[Opening AVAILABLE DATA section]

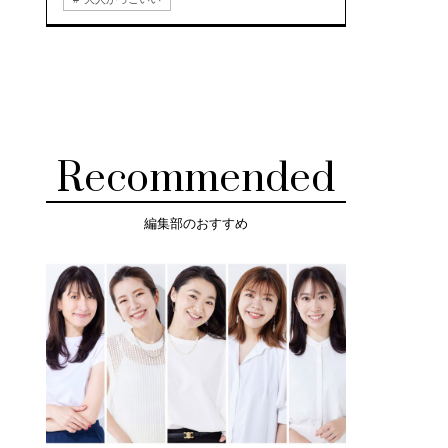
Recommended
編集部のおすすめ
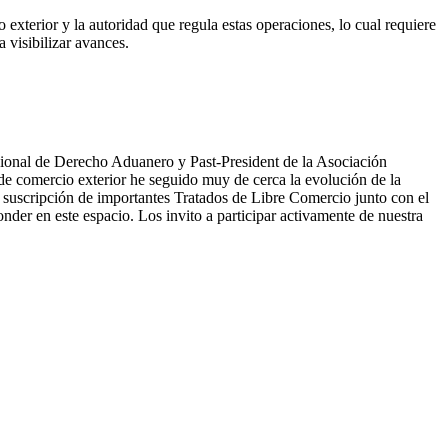
exterior y la autoridad que regula estas operaciones, lo cual requiere
 visibilizar avances.
onal de Derecho Aduanero y Past-President de la Asociación
 comercio exterior he seguido muy de cerca la evolución de la
a suscripción de importantes Tratados de Libre Comercio junto con el
der en este espacio. Los invito a participar activamente de nuestra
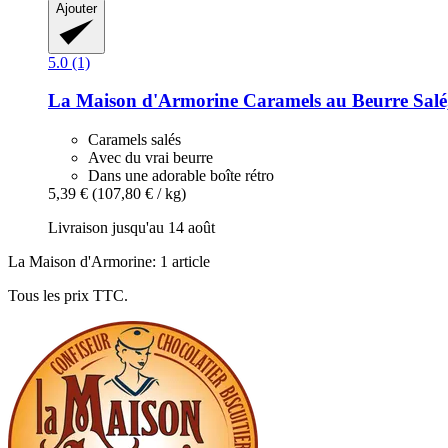
Ajouter
5.0 (1)
La Maison d'Armorine
Caramels au Beurre Salé
Caramels salés
Avec du vrai beurre
Dans une adorable boîte rétro
5,39 €
(107,80 € / kg)
Livraison jusqu'au 14 août
La Maison d'Armorine: 1 article
Tous les prix TTC.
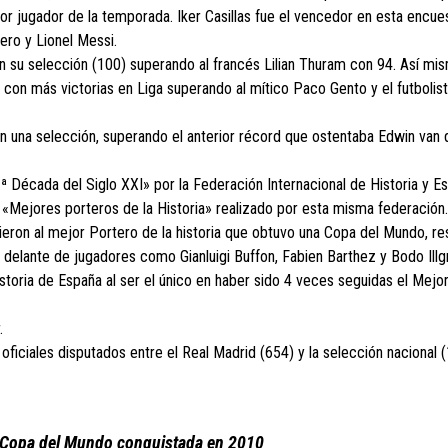
ejor jugador de la temporada. Iker Casillas fue el vencedor en esta encue
ero y Lionel Messi.
con su selección (100) superando al francés Lilian Thuram con 94. Así mi
ia con más victorias en Liga superando al mítico Paco Gento y el futboli
n una selección, superando el anterior récord que ostentaba Edwin van 
 Década del Siglo XXI» por la Federación Internacional de Historia y Es
s «Mejores porteros de la Historia» realizado por esta misma federación.
ligieron al mejor Portero de la historia que obtuvo una Copa del Mundo, r
 delante de jugadores como Gianluigi Buffon, Fabien Barthez y Bodo Illg
toria de España al ser el único en haber sido 4 veces seguidas el Mejo
.
 oficiales disputados entre el Real Madrid (654) y la selección nacional (
la Copa del Mundo conquistada en 2010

[Closing AVAILABLE DATA section]

WHAT TO PRODUCE — Only the lines from the one containing "delante de jugadores" through the end of the records above belong in the output, each exactly as it stands, both ends included.

WRITTEN SOLUTION —
 delante de jugadores como Gianluigi Buffon, Fabien Barthez y Bodo Illg
toria de España al ser el único en haber sido 4 veces seguidas el Mejo
.
 oficiales disputados entre el Real Madrid (654) y la selección nacional (
la Copa del Mundo conquistada en 2010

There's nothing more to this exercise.